「なぁ、おまえって夢ある?」

部活の帰り道、何気なく桃先輩に聞かれた。

「なに、いきなり」
「いいから、答えろって」
「桃先輩が言ったら言う」
「俺のが先かよ」
「当然でしょ」
「んー俺の夢はな・・・越前をお嫁さんに貰うことv」

変なブリッコをして笑顔を作る桃先輩。
そうやってすぐ話をかわす。
冗談なのかわからないその返答に、俺は顔をしかめる。

「俺、そうゆう冗談嫌い」
「冗談じゃねぇって〜」

やっぱり冗談にしか聞こえない・・・
でも、冗談と思わせておいて、本当は本心なのに、冗談に見せかけてるだけかもしれない。
桃先輩ならやりかねない。
でも本当に冗談かもしれない。
あぁーっもう。こんなの考えてもきりがない。

「なぁ、越前の夢は?」
「桃先輩がふざけてるから、言わない」
「もしかして、おまえの夢も桃先輩のお嫁さんになるっvだったりしてv」

上からにこっと笑顔で見下ろされているのが、なんだか不愉快だった。

「・・・・・・寝言は寝て言え」
「うっわ、冷た・・・!!」

普通そうゆうこと言うかぁ?19センチ上で笑い声がする。
俺には背伸びしても届かない高い空間。
俺の小さな夢は、その空間にたどり着くこと。
一度でいい。
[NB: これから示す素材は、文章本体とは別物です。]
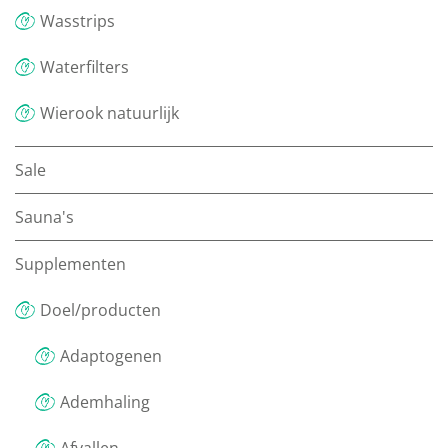
Wasstrips
Waterfilters
Wierook natuurlijk
Sale
Sauna's
Supplementen
Doel/producten
Adaptogenen
Ademhaling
桃先輩と同じ景色を見てみたい。

「俺の夢は、桃先輩のつむじを見下ろすことっすよ」
「おーおー、かわいい夢だなぁ」
「馬鹿にしやがって・・・」
「せいぜい牛乳飲んで頑張れよ〜」
「心がこもってない。まるでヒトゴト・・・」
「だってヒトゴトだもんよ♪」

ぐりぐりと上から頭をぐちゃぐちゃにされて、ぽんぽんたたかれる。
・・・すぐこれだ。
桃先輩の言葉にむっとして、スタスタ先に歩き出す。

「あー待てって越前〜」
「うっさい、来るな」

明らかに不機嫌な声で返答しながらも、
情けない声で追いかけてくる桃先輩の声に少し笑ってしまった。
俺を追いかけてくる桃先輩を想像しながら、
やっぱりこのままでもいいんじゃないかって思った。










背伸びして欲しがったもの=桃先輩の目線から見える景色みたいな。
桃先輩の頭を見下ろして、頭をぽんぽんたたき返してやるのが
リョマの小さな夢(野望)です。